The Moir cartoon says it all. Rudd Labor's record on the environment has little credibility. There's been enough to evaluate the actions in relation to their rhetoric and to make the judgement:

MoirRuddwalkaway.jpg

There is no need to mention the bungled solar rebates and ''green'' loans for households, the failure to act on the River Murray, or the scare campaigns and the fog of misrepresentations.

True, the politics of climate change have changed after the failure of Copenhagen, the IPCC's mistakes and the hacked emails from the University of East Anglia.

However, we need to put a limit on pollution so we reduce emissions over time; we need to make polluters pay, so that pumping carbon into the atmosphere is no longer free; and we need to provide incentives for investment in cleaner technologies.

| Posted by Gary Sauer-Thompson at 6:36 AM | | Comments (10)
Comments

Comments

Funny, isn't it?
These politicians have kids who will grow up to inherit a right mess, if the scientists are right.
Just read an article by former Age journalist Terry Lane in the Swinburn Institute of Social Research, (why is Lane a "former" Age columnist when the Age has deteriorated so badly from a few years ago, as to op-ed... because people like Lane have been booted??), on the anniversary of the Yes Minister shows.
He seems to indicate that a lesson in understanding modern government is offered, in the capture of government by a conservative civil service: that politicians are increasingly frightened of challenging the information provided them by pen pushers and more recently spin doctors, in coming to policy decisons based on genuine logic and adequate information.
But, exacerbating the problem is the embrace by both a now politicised public service as well as politicians in the embrace of ideological neoliberalism as manifest thru now legally constituted lens like FTA's,which indicates the aims of a shabby doctrine developed in the think tanks by folk like Samuel Huntingdon, that owes nore to Hobbesianism than Locke, and is at best an alibi for the dismemberment and ransacking of civil society; this in the interests of scavengers, profiteers, opportunists, predators, criminals and grubs feeding off the sheep's corpse of civilisation. Particularly when at the expense of the rest of humanity.
Garrett's problems indicate how deeply the mindset has penetrated government, even to the extent of its enveloping of erstwhile progessives as accomplices in the whole dirty process, as outlined in the lead in by Gary.

From where I am standing there has been no bungle in the delivery of significant measures, for our household, to cut back on energy costs and emissisions.

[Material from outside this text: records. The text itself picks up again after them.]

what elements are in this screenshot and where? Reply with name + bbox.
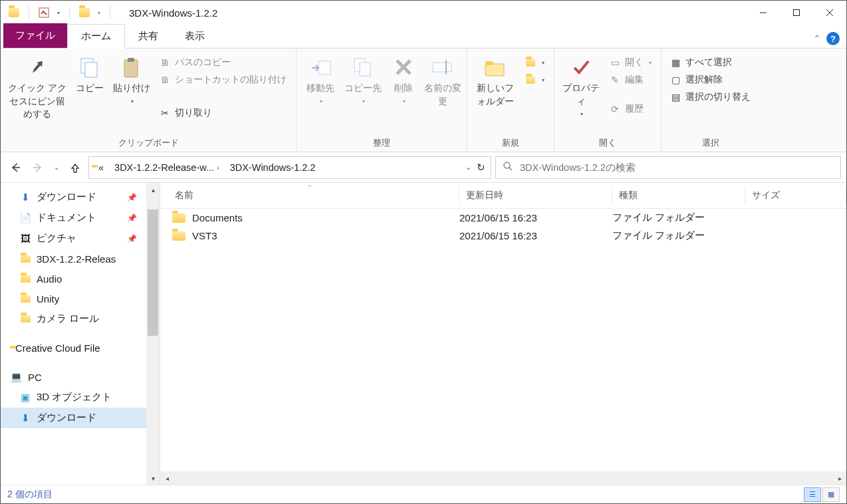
breadcrumb-part1[interactable]: 3DX-1.2.2-Release-w...› — [110, 162, 223, 173]
sidebar-item-creative-cloud[interactable]: Creative Cloud File — [1, 338, 146, 358]
file-row[interactable]: VST3 2021/06/15 16:23 ファイル フォルダー — [160, 227, 846, 245]
move-to-button[interactable]: 移動先▾ — [301, 51, 340, 109]
tab-view[interactable]: 表示 — [172, 25, 218, 48]
path-icon: 🗎 — [159, 57, 171, 68]
copy-button[interactable]: コピー — [71, 51, 108, 99]
folder-icon — [19, 253, 31, 265]
forward-button[interactable] — [29, 158, 47, 177]
copy-path-button[interactable]: 🗎パスのコピー — [155, 55, 292, 70]
svg-rect-8 — [128, 58, 134, 62]
sidebar-item-audio[interactable]: Audio — [1, 269, 146, 289]
folder-icon — [172, 231, 185, 241]
cut-button[interactable]: ✂切り取り — [155, 106, 292, 120]
invert-selection-button[interactable]: ▤選択の切り替え — [666, 90, 756, 104]
paste-icon — [120, 55, 144, 79]
file-row[interactable]: Documents 2021/06/15 16:23 ファイル フォルダー — [160, 209, 846, 227]
column-size[interactable]: サイズ — [745, 187, 846, 204]
svg-rect-7 — [124, 60, 138, 77]
scroll-right-icon[interactable]: ▸ — [833, 471, 846, 485]
sidebar-item-downloads[interactable]: ⬇ダウンロード📌 — [1, 187, 146, 207]
address-dropdown-icon[interactable]: ⌄ — [465, 163, 471, 172]
search-box[interactable] — [495, 156, 841, 179]
rename-icon — [431, 55, 455, 79]
sidebar: ⬇ダウンロード📌 📄ドキュメント📌 🖼ピクチャ📌 3DX-1.2.2-Relea… — [1, 183, 160, 485]
move-to-icon — [308, 55, 332, 79]
open-icon: ▭ — [609, 57, 621, 68]
new-item-button[interactable]: ▾ — [521, 55, 550, 70]
close-button[interactable] — [813, 1, 846, 25]
ribbon-tabs: ファイル ホーム 共有 表示 ⌃ ? — [1, 25, 846, 49]
sidebar-item-camera[interactable]: カメラ ロール — [1, 309, 146, 329]
select-all-button[interactable]: ▦すべて選択 — [666, 55, 756, 70]
svg-rect-14 — [433, 63, 451, 72]
properties-qat-icon[interactable] — [39, 7, 49, 18]
edit-icon: ✎ — [609, 74, 621, 86]
select-none-button[interactable]: ▢選択解除 — [666, 72, 756, 87]
svg-rect-6 — [85, 63, 97, 77]
recent-dropdown[interactable]: ⌄ — [51, 158, 62, 177]
sidebar-item-unity[interactable]: Unity — [1, 289, 146, 309]
qat-dropdown-icon[interactable]: ▾ — [57, 10, 60, 16]
open-button[interactable]: ▭開く▾ — [605, 55, 657, 70]
edit-button[interactable]: ✎編集 — [605, 72, 657, 87]
back-button[interactable] — [6, 158, 25, 177]
paste-shortcut-button[interactable]: 🗎ショートカットの貼り付け — [155, 72, 292, 87]
breadcrumb-overflow[interactable]: « — [94, 162, 108, 173]
scissors-icon: ✂ — [159, 107, 171, 119]
search-input[interactable] — [520, 162, 834, 173]
column-date[interactable]: 更新日時 — [459, 187, 612, 204]
group-label-organize: 整理 — [301, 137, 463, 150]
sidebar-item-pictures[interactable]: 🖼ピクチャ📌 — [1, 228, 146, 249]
ribbon-group-clipboard: クイック アクセスにピン留めする コピー 貼り付け ▾ 🗎パスのコピー 🗎ショー… — [1, 49, 297, 152]
sidebar-item-release[interactable]: 3DX-1.2.2-Releas — [1, 249, 146, 269]
scroll-left-icon[interactable]: ◂ — [160, 471, 174, 485]
tab-share[interactable]: 共有 — [125, 25, 172, 48]
sidebar-item-3d[interactable]: ▣3D オブジェクト — [1, 387, 146, 408]
rename-button[interactable]: 名前の変更 — [423, 51, 463, 112]
sidebar-item-downloads2[interactable]: ⬇ダウンロード — [1, 408, 146, 428]
ribbon-group-new: 新しいフォルダー ▾ ▾ 新規 — [467, 49, 554, 152]
properties-button[interactable]: プロパティ▾ — [558, 51, 604, 122]
column-type[interactable]: 種類 — [612, 187, 745, 204]
file-list[interactable]: Documents 2021/06/15 16:23 ファイル フォルダー VS… — [160, 209, 846, 471]
pictures-icon: 🖼 — [19, 233, 31, 245]
sidebar-item-pc[interactable]: 💻PC — [1, 367, 146, 387]
copy-to-button[interactable]: コピー先▾ — [342, 51, 384, 109]
content-area: ⬇ダウンロード📌 📄ドキュメント📌 🖼ピクチャ📌 3DX-1.2.2-Relea… — [1, 183, 846, 485]
address-bar[interactable]: « 3DX-1.2.2-Release-w...› 3DX-Windows-1.… — [88, 156, 491, 179]
scroll-down-icon[interactable]: ▾ — [146, 471, 160, 485]
new-folder-button[interactable]: 新しいフォルダー — [471, 51, 519, 112]
tab-file[interactable]: ファイル — [3, 23, 67, 48]
refresh-icon[interactable]: ↻ — [477, 162, 485, 174]
delete-button[interactable]: 削除▾ — [386, 51, 422, 109]
minimize-button[interactable] — [747, 1, 780, 25]
help-icon[interactable]: ? — [826, 32, 840, 45]
paste-button[interactable]: 貼り付け ▾ — [110, 51, 154, 109]
column-name[interactable]: ⌃ 名前 — [160, 187, 459, 204]
qat-customize-icon[interactable]: ▾ — [98, 10, 100, 16]
details-view-button[interactable]: ☰ — [804, 487, 821, 502]
ribbon: クイック アクセスにピン留めする コピー 貼り付け ▾ 🗎パスのコピー 🗎ショー… — [1, 49, 846, 152]
horizontal-scrollbar[interactable]: ◂ ▸ — [160, 471, 846, 485]
breadcrumb-part2[interactable]: 3DX-Windows-1.2.2 — [226, 162, 320, 173]
sidebar-item-documents[interactable]: 📄ドキュメント📌 — [1, 207, 146, 228]
svg-line-21 — [509, 168, 512, 170]
up-button[interactable] — [66, 158, 84, 177]
svg-rect-11 — [360, 63, 370, 76]
easy-access-button[interactable]: ▾ — [521, 72, 550, 87]
history-button[interactable]: ⟳履歴 — [605, 102, 657, 116]
shortcut-icon: 🗎 — [159, 74, 171, 86]
sidebar-scrollbar[interactable]: ▴ ▾ — [146, 183, 160, 485]
ribbon-group-open: プロパティ▾ ▭開く▾ ✎編集 ⟳履歴 開く — [554, 49, 662, 152]
scroll-up-icon[interactable]: ▴ — [146, 183, 160, 196]
pin-to-quick-access-button[interactable]: クイック アクセスにピン留めする — [5, 51, 70, 125]
svg-point-20 — [504, 162, 510, 168]
svg-rect-16 — [485, 64, 504, 76]
maximize-button[interactable] — [780, 1, 813, 25]
chevron-down-icon: ▾ — [131, 98, 134, 105]
tab-home[interactable]: ホーム — [67, 24, 125, 49]
group-label-select: 選択 — [666, 137, 756, 150]
collapse-ribbon-icon[interactable]: ⌃ — [813, 33, 821, 44]
nav-bar: ⌄ « 3DX-1.2.2-Release-w...› 3DX-Windows-… — [1, 152, 846, 183]
thumbnails-view-button[interactable]: ▦ — [822, 487, 840, 502]
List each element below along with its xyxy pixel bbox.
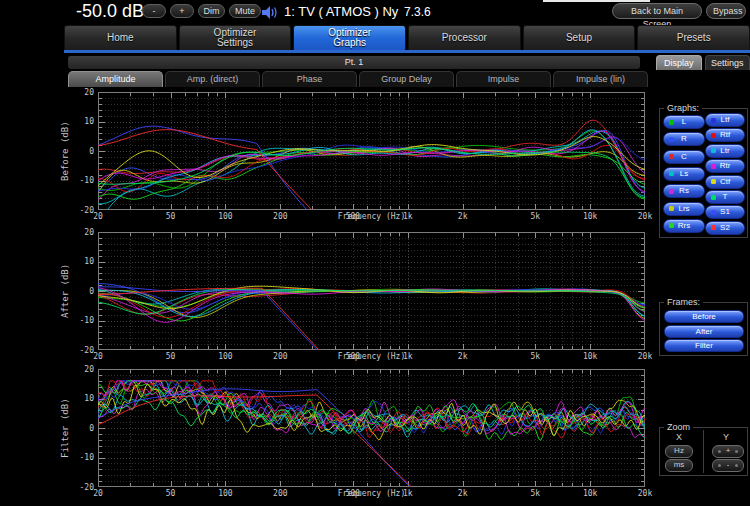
volume-minus-button[interactable]: -: [142, 4, 166, 18]
view-tab-display[interactable]: Display: [656, 55, 702, 70]
channel-button-label: Rtf: [720, 130, 730, 139]
zoom-panel-label: Zoom: [664, 422, 693, 432]
channel-button-rs[interactable]: Rs: [663, 184, 705, 198]
y-tick-label: 20: [70, 88, 94, 97]
channel-button-label: Ltf: [721, 115, 730, 124]
channel-button-ltf[interactable]: Ltf: [705, 113, 745, 127]
y-tick-label: -20: [70, 483, 94, 492]
mute-button[interactable]: Mute: [229, 4, 261, 18]
x-tick-label: 500: [346, 212, 360, 221]
channel-button-label: Ls: [680, 169, 688, 178]
channel-button-l[interactable]: L: [663, 115, 705, 129]
channel-color-dot: [669, 137, 674, 142]
channel-button-ctf[interactable]: Ctf: [705, 175, 745, 189]
x-tick-label: 1k: [403, 489, 413, 498]
filter-graph-canvas[interactable]: [98, 369, 645, 487]
x-tick-label: 20: [93, 352, 103, 361]
channel-button-rtr[interactable]: Rtr: [705, 159, 745, 173]
graph-tab-impulse-lin[interactable]: Impulse (lin): [553, 71, 648, 87]
y-tick-label: 0: [70, 147, 94, 156]
x-tick-label: 100: [218, 212, 232, 221]
tab-optimizer-graphs[interactable]: Optimizer Graphs: [293, 25, 406, 50]
y-tick-label: -20: [70, 346, 94, 355]
channel-button-label: T: [723, 192, 728, 201]
frame-button-filter[interactable]: Filter: [664, 339, 744, 352]
channel-button-rrs[interactable]: Rrs: [663, 219, 705, 233]
x-tick-label: 50: [166, 489, 176, 498]
x-tick-label: 200: [273, 489, 287, 498]
x-tick-label: 2k: [458, 489, 468, 498]
zoom-x-ms-button[interactable]: ms: [665, 459, 693, 472]
x-tick-label: 20k: [638, 212, 652, 221]
zoom-y-plus-button[interactable]: +: [712, 445, 744, 458]
graph-tab-phase[interactable]: Phase: [262, 71, 357, 87]
tab-optimizer-settings[interactable]: Optimizer Settings: [179, 25, 292, 50]
zoom-y-minus-button[interactable]: -: [712, 459, 744, 472]
channel-button-label: R: [681, 134, 687, 143]
y-tick-label: 10: [70, 394, 94, 403]
frame-button-after[interactable]: After: [664, 325, 744, 338]
y-tick-label: 0: [70, 287, 94, 296]
x-tick-label: 20: [93, 489, 103, 498]
view-tab-settings[interactable]: Settings: [705, 55, 750, 70]
channel-button-label: Ltr: [720, 146, 729, 155]
y-tick-label: 10: [70, 257, 94, 266]
channel-button-label: Rs: [679, 186, 689, 195]
channel-button-t[interactable]: T: [705, 190, 745, 204]
x-tick-label: 10k: [583, 489, 597, 498]
before-graph-canvas[interactable]: [98, 92, 645, 210]
channel-button-label: Rtr: [720, 161, 731, 170]
channel-button-c[interactable]: C: [663, 150, 705, 164]
channel-button-s2[interactable]: S2: [705, 221, 745, 235]
graph-tab-amp-direct[interactable]: Amp. (direct): [165, 71, 260, 87]
x-tick-label: 10k: [583, 352, 597, 361]
channel-button-r[interactable]: R: [663, 132, 705, 146]
back-to-main-button[interactable]: Back to Main Screen: [612, 3, 702, 19]
channel-button-rtf[interactable]: Rtf: [705, 128, 745, 142]
channel-color-dot: [669, 223, 674, 228]
frames-panel: Frames: BeforeAfterFilter: [659, 302, 748, 356]
after-graph-canvas[interactable]: [98, 232, 645, 350]
tab-processor[interactable]: Processor: [408, 25, 521, 50]
tab-home[interactable]: Home: [64, 25, 177, 50]
graph-tab-amplitude[interactable]: Amplitude: [68, 71, 163, 87]
bypass-button[interactable]: Bypass: [706, 3, 746, 19]
tab-presets[interactable]: Presets: [637, 25, 750, 50]
zoom-x-hz-button[interactable]: Hz: [665, 445, 693, 458]
channel-button-label: Rrs: [678, 221, 690, 230]
graph-tab-impulse[interactable]: Impulse: [456, 71, 551, 87]
zoom-x-label: X: [676, 432, 682, 442]
channel-button-s1[interactable]: S1: [705, 205, 745, 219]
channel-color-dot: [669, 171, 674, 176]
channel-color-dot: [711, 210, 716, 215]
channel-button-label: S2: [720, 223, 730, 232]
x-tick-label: 20k: [638, 352, 652, 361]
channel-color-dot: [711, 118, 716, 123]
graph-type-tabs: AmplitudeAmp. (direct)PhaseGroup DelayIm…: [68, 71, 648, 87]
main-tabs: HomeOptimizer SettingsOptimizer GraphsPr…: [64, 25, 750, 50]
channel-button-ls[interactable]: Ls: [663, 167, 705, 181]
channel-button-ltr[interactable]: Ltr: [705, 144, 745, 158]
volume-display: -50.0 dB: [76, 1, 144, 22]
channel-color-dot: [669, 120, 674, 125]
graph-tab-group-delay[interactable]: Group Delay: [359, 71, 454, 87]
channel-button-label: Ctf: [720, 177, 730, 186]
y-tick-label: 20: [70, 365, 94, 374]
channel-button-lrs[interactable]: Lrs: [663, 202, 705, 216]
dim-button[interactable]: Dim: [198, 4, 225, 18]
channel-color-dot: [711, 195, 716, 200]
x-tick-label: 20: [93, 212, 103, 221]
active-tab-underline: [64, 50, 750, 53]
top-edge-highlight: [543, 0, 650, 2]
volume-plus-button[interactable]: +: [170, 4, 194, 18]
view-tabs: DisplaySettings: [656, 55, 750, 70]
channel-color-dot: [711, 179, 716, 184]
y-tick-label: 0: [70, 424, 94, 433]
x-tick-label: 2k: [458, 212, 468, 221]
x-tick-label: 20k: [638, 489, 652, 498]
x-tick-label: 5k: [530, 352, 540, 361]
frame-button-before[interactable]: Before: [664, 310, 744, 323]
tab-setup[interactable]: Setup: [523, 25, 636, 50]
x-tick-label: 100: [218, 352, 232, 361]
x-tick-label: 2k: [458, 352, 468, 361]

The insulation is installed- I took on the responsibilty of overseeing it's proper installation, realising that Garrett might be too busy to hold my hand - and the money from the Green Loan has been put to good use.

Many seem to be throwing their hands up in the air as if nothing has been achieved.

Money spent on the insulation roll out is much more basic and sensible than the closed down and expensive solar panel
grant.


The swing in Altona would be a big concern to all Labor.

Les
a 12.3 per cent swing against the Brumby Government at the weekend's Altona byelection in Victoria is a big swing, especially when the changed voter support went directly to the Liberal candidate rather than to any of the independents or the Greens.

Altona is in Labor's western suburban electoral heartland. Previous byelections in that heartland have resulted in in which double-digit two-party swings against the Brumby government. The electoral ground is shifting in Victoria.

Gary,
Perhaps it demonstrates that the Greens have no economic answers (street cred) at the bottom end of the market.

Les,
the Greens have been popular in the inner city seats in Melbourne not the Labor heartland in the western suburbs. Voters in Melbourne are fed up with failing transport systems and the rise of violence on the city streets.

joe2,
there does seem to be misinformation about the insulation scheme. Thus David Burchill says in The poor logic of a spending spree:

Until last Friday, when the deadline for installers to lodge their trade credentials at last expired, hundreds of likely lads such as Omar were treading our suburban streets, smiling sweetly and presenting themselves as the environmental representatives of the Australian government; all the while busily removing perfectly adequate insulation from homes and replacing it with insulation that is probably no better in quality and may be dangerous.

My understanding was that there had be little or no insulation in the house before you could access the govt's subsidy.

Paul,
lets not forget the intense corporate lobbying to protect corporate interests. The companies want something in return for their political donations and payment for access to power.

Gary, there are some scammers around in the insulation industry trying on this "I am from the government" line.

They do it also in the energy business, door to door, in my area, as well.

And yep, the insulation was supposed to be confined to those who did not have any, or who had degraded material.

Wish people would take the time to dob in the shonks, because the program is far to valuable to let them destroy
it.

Sorry Peter S Stock- had thought I'd had that covered unde the heading, "grub".